All of the records below are to be printed exactly; the pictures are to be left out.

[[ Exercise data open ]]

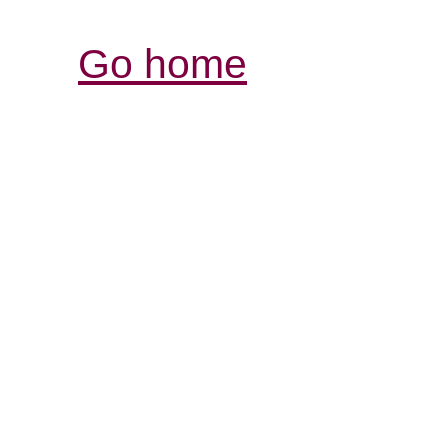
Go home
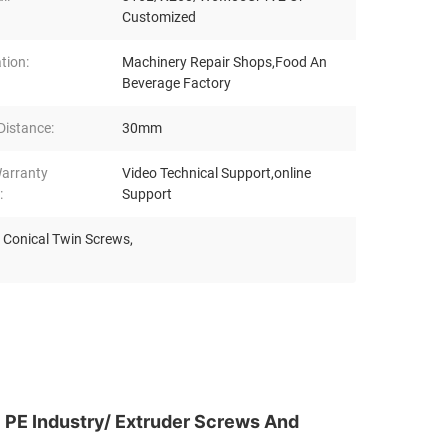
Customized
tion:
Machinery Repair Shops,Food An
Beverage Factory
Distance:
30mm
Warranty
Video Technical Support,online
:
Support
de Conical Twin Screws
,
 PE Industry/ Extruder Screws And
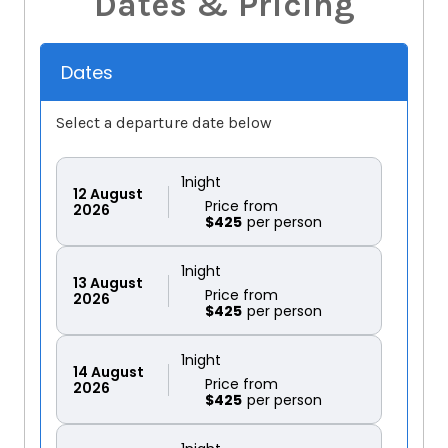
Dates & Pricing
Dates
Select a departure date below
1
night
12
August
Price from
2026
$425
1
night
13
August
Price from
2026
$425
1
night
14
August
Price from
2026
$425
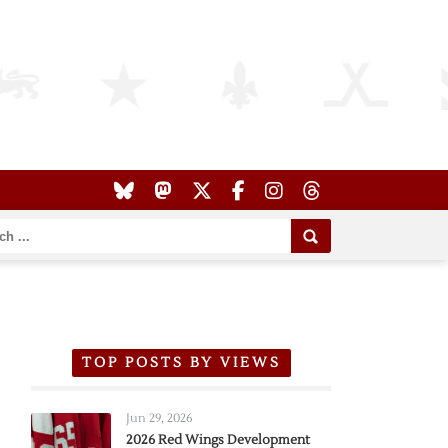
TOP POSTS BY VIEWS
Jun 29, 2026
2026 Red Wings Development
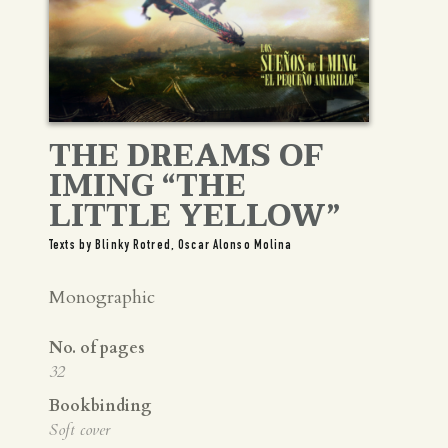
THE DREAMS OF
IMING “THE
LITTLE YELLOW”
Texts by Blinky Rotred, Oscar Alonso Molina
Monographic
No. of pages
32
Bookbinding
Soft cover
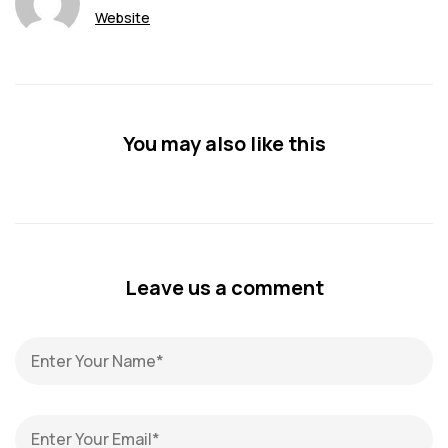
Website
You may also like this
Leave us a comment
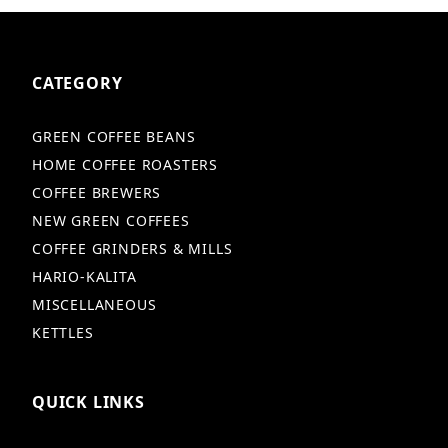
CATEGORY
GREEN COFFEE BEANS
HOME COFFEE ROASTERS
COFFEE BREWERS
NEW GREEN COFFEES
COFFEE GRINDERS & MILLS
HARIO-KALITA
MISCELLANEOUS
KETTLES
QUICK LINKS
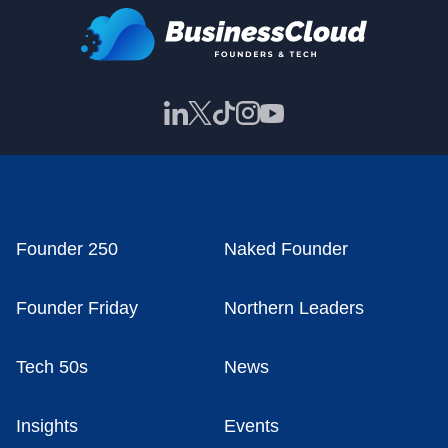
Founder 250
Naked Founder
Founder Friday
Northern Leaders
Tech 50s
News
Insights
Events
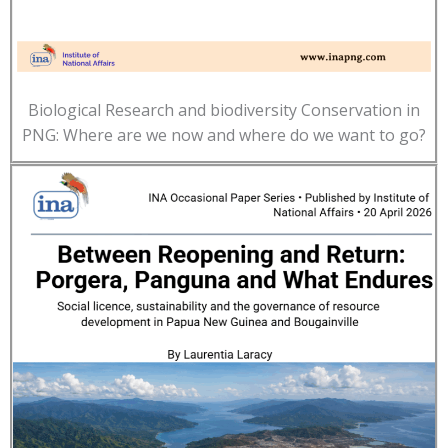
Biological Research and biodiversity Conservation in
PNG: Where are we now and where do we want to go?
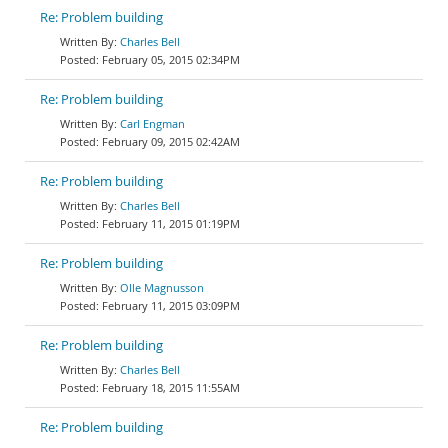
Re: Problem building
Charles Bell
February 05, 2015 02:34PM
Re: Problem building
Carl Engman
February 09, 2015 02:42AM
Re: Problem building
Charles Bell
February 11, 2015 01:19PM
Re: Problem building
Olle Magnusson
February 11, 2015 03:09PM
Re: Problem building
Charles Bell
February 18, 2015 11:55AM
Re: Problem building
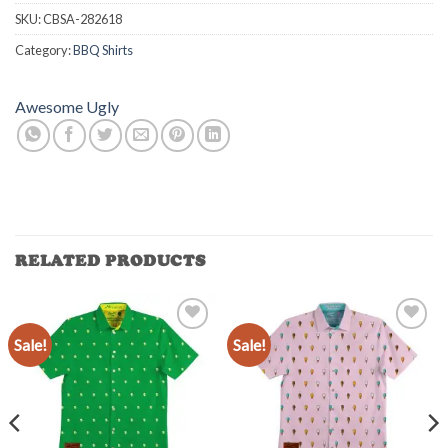
SKU:
CBSA-282618
Category:
BBQ Shirts
Awesome Ugly
RELATED PRODUCTS
Sale!
Sale!
Add to
Add to
Wishlist
Wishlist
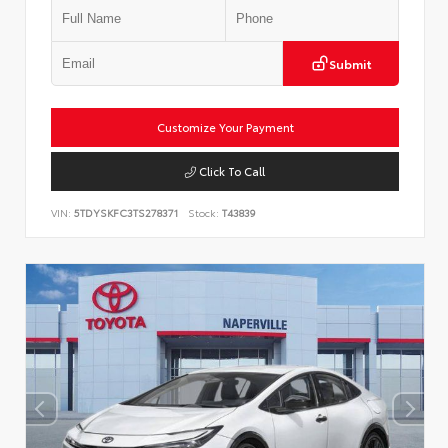
Submit
Customize Your Payment
Click To Call
VIN:
5TDYSKFC3TS278371
Stock:
T43839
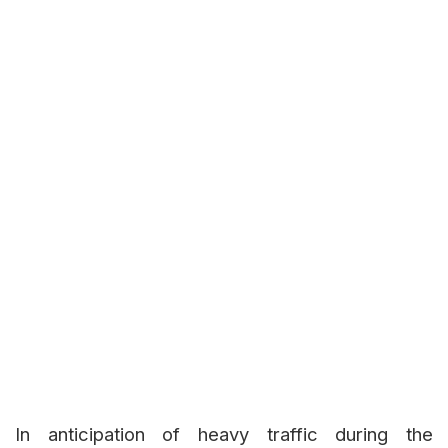
In anticipation of heavy traffic during the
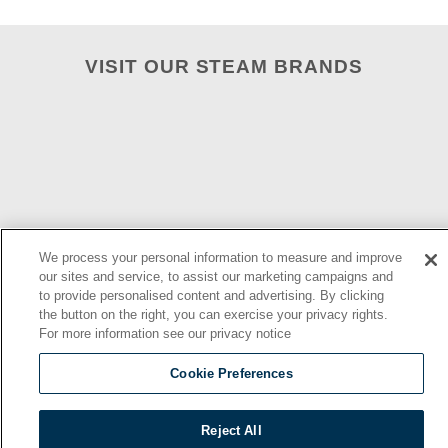
VISIT OUR STEAM BRANDS
We process your personal information to measure and improve
our sites and service, to assist our marketing campaigns and
to provide personalised content and advertising. By clicking
2026 © | Southbend | A Proud Middleby Company
the button on the right, you can exercise your privacy rights.
For more information see our privacy notice
Cookie Preferences
Reject All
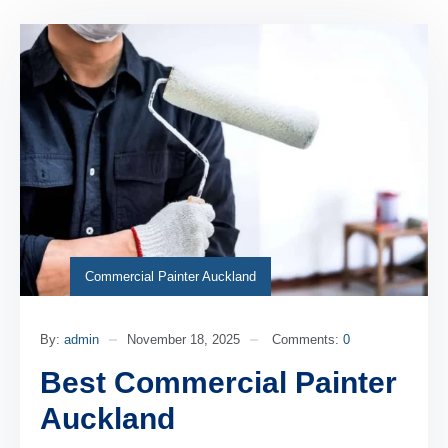
Commercial Painter Auckland
By:
admin
November 18, 2025
Comments:
0
Best Commercial Painter
Auckland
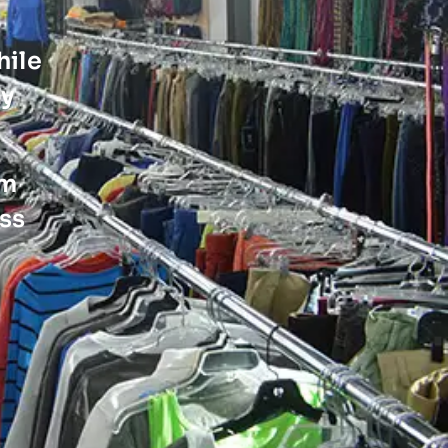
hile
ty
em
ss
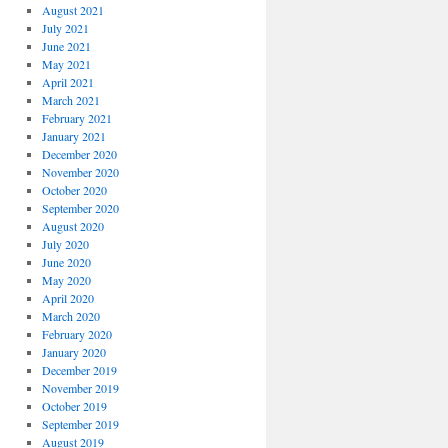
August 2021
July 2021
June 2021
May 2021
April 2021
March 2021
February 2021
January 2021
December 2020
November 2020
October 2020
September 2020
August 2020
July 2020
June 2020
May 2020
April 2020
March 2020
February 2020
January 2020
December 2019
November 2019
October 2019
September 2019
August 2019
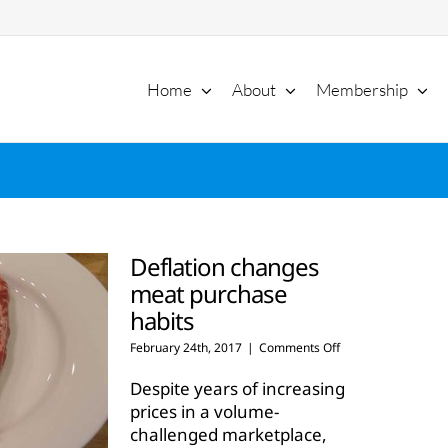
Home
About
Membership
Deflation changes
meat purchase
habits
on
February 24th, 2017
|
Comments Off
Deflation
changes
Despite years of increasing
meat
prices in a volume-
purchase
challenged marketplace,
habits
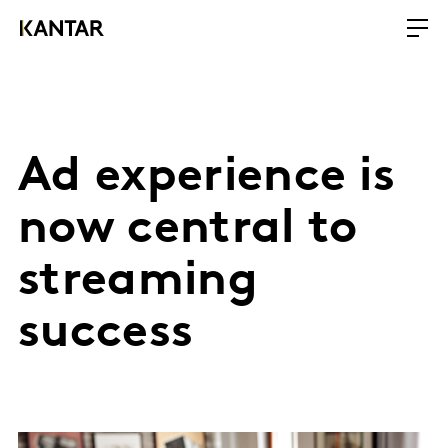
Ad experience is
now central to
streaming
success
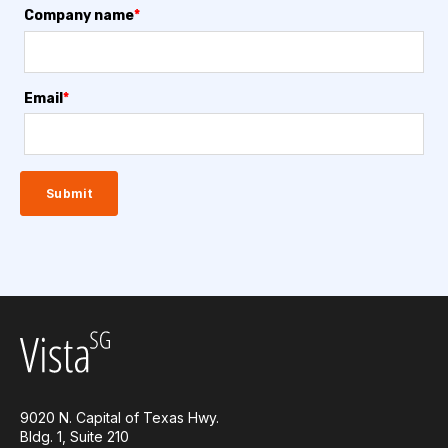
Company name
*
Email
*
9020 N. Capital of Texas Hwy.
Bldg. 1, Suite 210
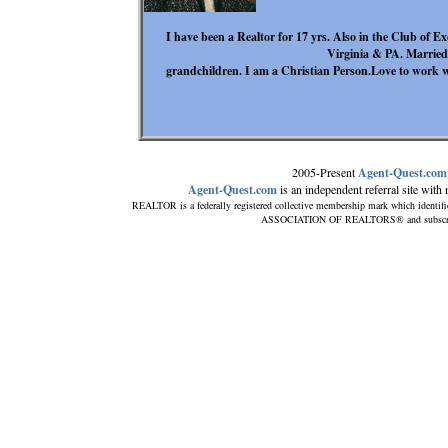
I have been a Realtor for 17 yrs. Also in the Club of E
Virginia & PA. Married
grandchildren. I am a Christian Person.Love to work wi
2005-Present
Agent-Quest.com
Agent-Quest.com
is an independent referral site with n
REALTOR is a federally registered collective membership mark which identif
ASSOCIATION OF REALTORS® and subscribes 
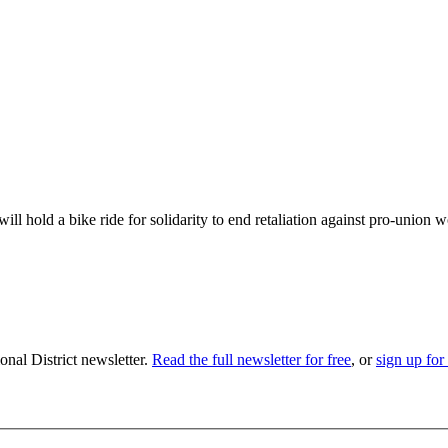
 hold a bike ride for solidarity to end retaliation against pro-union
nal District newsletter.
Read the full newsletter for free
, or
sign up for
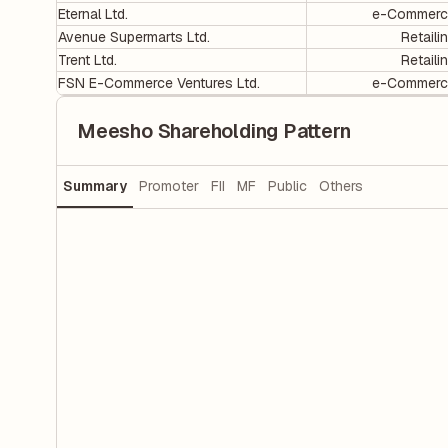
Eternal Ltd.
e-Commerc
Avenue Supermarts Ltd.
Retaili
Trent Ltd.
Retaili
FSN E-Commerce Ventures Ltd.
e-Commerc
Meesho Shareholding Pattern
Summary
Promoter
FII
MF
Public
Others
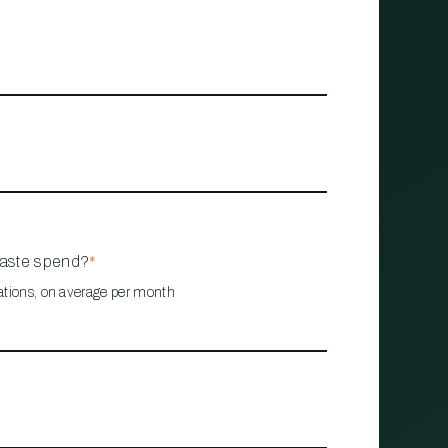
waste spend?
*
ations, on average per month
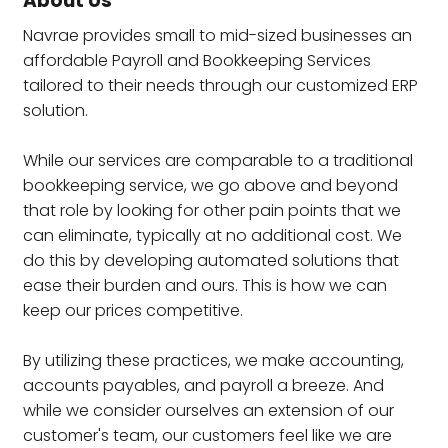
About Us
Navrae provides small to mid-sized businesses an
affordable Payroll and Bookkeeping Services
tailored to their needs through our customized ERP
solution.
While our services are comparable to a traditional
bookkeeping service, we go above and beyond
that role by looking for other pain points that we
can eliminate, typically at no additional cost. We
do this by developing automated solutions that
ease their burden and ours. This is how we can
keep our prices competitive.
By utilizing these practices, we make accounting,
accounts payables, and payroll a breeze. And
while we consider ourselves an extension of our
customer's team, our customers feel like we are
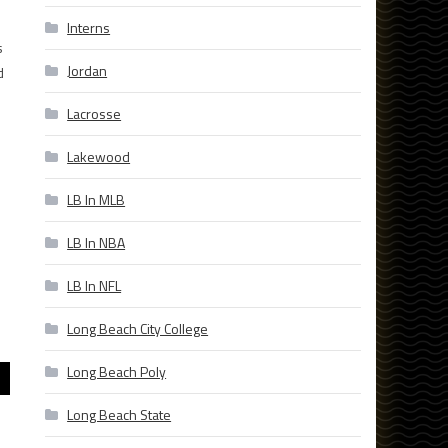
Interns
s
Jordan
d
Lacrosse
Lakewood
LB In MLB
LB In NBA
LB In NFL
Long Beach City College
Long Beach Poly
Long Beach State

[[ Exercise data closed ]]

→ **Reply to the task**:
Go home
Customized
tion:
Machinery Repair Shops,Food An
Beverage Factory
Distance:
30mm
Warranty
Video Technical Support,online
:
Support
de Conical Twin Screws
,
 PE Industry/ Extruder Screws And
Dates & Pricing
Dates
Select a departure date below
1
night
12
August
Price from
2026
$425
1
night
13
August
Price from
2026
$425
1
night
14
August
Price from
2026
$425
TOP POSTS BY VIEWS
Jun 29, 2026
2026 Red Wings Development
THE DREAMS OF
IMING “THE
LITTLE YELLOW”
Texts by Blinky Rotred, Oscar Alonso Molina
Monographic
No. of pages
32
Bookbinding
Soft cover
Website
You may also like this
Leave us a comment
CATEGORY
GREEN COFFEE BEANS
HOME COFFEE ROASTERS
COFFEE BREWERS
NEW GREEN COFFEES
COFFEE GRINDERS & MILLS
HARIO-KALITA
MISCELLANEOUS
KETTLES
QUICK LINKS
Founder 250
Naked Founder
Founder Friday
Northern Leaders
Tech 50s
News
Insights
Events
Biological Research and biodiversity Conservation in
PNG: Where are we now and where do we want to go?
Re: Problem building
Charles Bell
February 05, 2015 02:34PM
Re: Problem building
Carl Engman
February 09, 2015 02:42AM
Re: Problem building
Charles Bell
February 11, 2015 01:19PM
Re: Problem building
Olle Magnusson
February 11, 2015 03:09PM
Re: Problem building
Charles Bell
February 18, 2015 11:55AM
Re: Problem building
SKU:
CBSA-282618
Category:
BBQ Shirts
Awesome Ugly
RELATED PRODUCTS
Sale!
Sale!
Add to
Add to
Wishlist
Wishlist
Submit
Customize Your Payment
Click To Call
VIN:
5TDYSKFC3TS278371
Stock:
T43839
In anticipation of heavy traffic during the
VISIT OUR STEAM BRANDS
We process your personal information to measure and improve
our sites and service, to assist our marketing campaigns and
to provide personalised content and advertising. By clicking
2026 © | Southbend | A Proud Middleby Company
the button on the right, you can exercise your privacy rights.
For more information see our privacy notice
Cookie Preferences
Reject All
Commercial Painter Auckland
By:
admin
November 18, 2025
Comments:
0
Best Commercial Painter
Auckland
hile
ty
em
ss
August 2021
July 2021
June 2021
May 2021
April 2021
March 2021
February 2021
January 2021
December 2020
November 2020
October 2020
September 2020
August 2020
July 2020
June 2020
May 2020
April 2020
March 2020
February 2020
January 2020
December 2019
November 2019
October 2019
September 2019
August 2019
Home
About
Membership
Deflation changes
meat purchase
habits
on
February 24th, 2017
|
Comments Off
Deflation
changes
Despite years of increasing
meat
prices in a volume-
purchase
challenged marketplace,
habits
Ad experience is
now central to
streaming
success
Company name
*
Email
*
9020 N. Capital of Texas Hwy.
Bldg. 1, Suite 210
I have been a Realtor for 17 yrs. Also in the Club of E
Virginia & PA. Married
grandchildren. I am a Christian Person.Love to work wi
2005-Present
Agent-Quest.com
Agent-Quest.com
is an independent referral site with n
REALTOR is a federally registered collective membership mark which identif
ASSOCIATION OF REALTORS® and subscribes 
 hold a bike ride for solidarity to end retaliation against pro-union
nal District newsletter.
Read the full newsletter for free
, or
sign up for
Eternal Ltd.
e-Commerc
Avenue Supermarts Ltd.
Retaili
Trent Ltd.
Retaili
FSN E-Commerce Ventures Ltd.
e-Commerc
Meesho Shareholding Pattern
Summary
Promoter
FII
MF
Public
Others
waste spend?
*
ations, on average per month
About Us
Navrae provides small to mid-sized businesses an
affordable Payroll and Bookkeeping Services
tailored to their needs through our customized ERP
solution.
While our services are comparable to a traditional
bookkeeping service, we go above and beyond
that role by looking for other pain points that we
can eliminate, typically at no additional cost. We
do this by developing automated solutions that
ease their burden and ours. This is how we can
keep our prices competitive.
By utilizing these practices, we make accounting,
accounts payables, and payroll a breeze. And
while we consider ourselves an extension of our
customer's team, our customers feel like we are
Interns
s
Jordan
d
Lacrosse
Lakewood
LB In MLB
LB In NBA
LB In NFL
Long Beach City College
Long Beach Poly
Long Beach State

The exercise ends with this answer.